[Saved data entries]
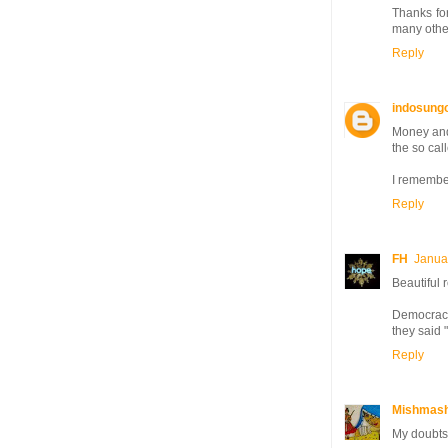
Thanks for
many other
Reply
indosung
Money and
the so cal
I remember
Reply
FH
Janua
Beautiful 
Democracy
they said 
Reply
Mishmash
My doubts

Task item »
Each entry above is to be duplicated exactly, and its pictures omitted.

Answer section »
Thanks for
many other
Reply
indosung
Money and
the so cal
I remember
Reply
FH
Janua
Beautiful 
Democracy
they said 
Reply
Mishmash
My doubts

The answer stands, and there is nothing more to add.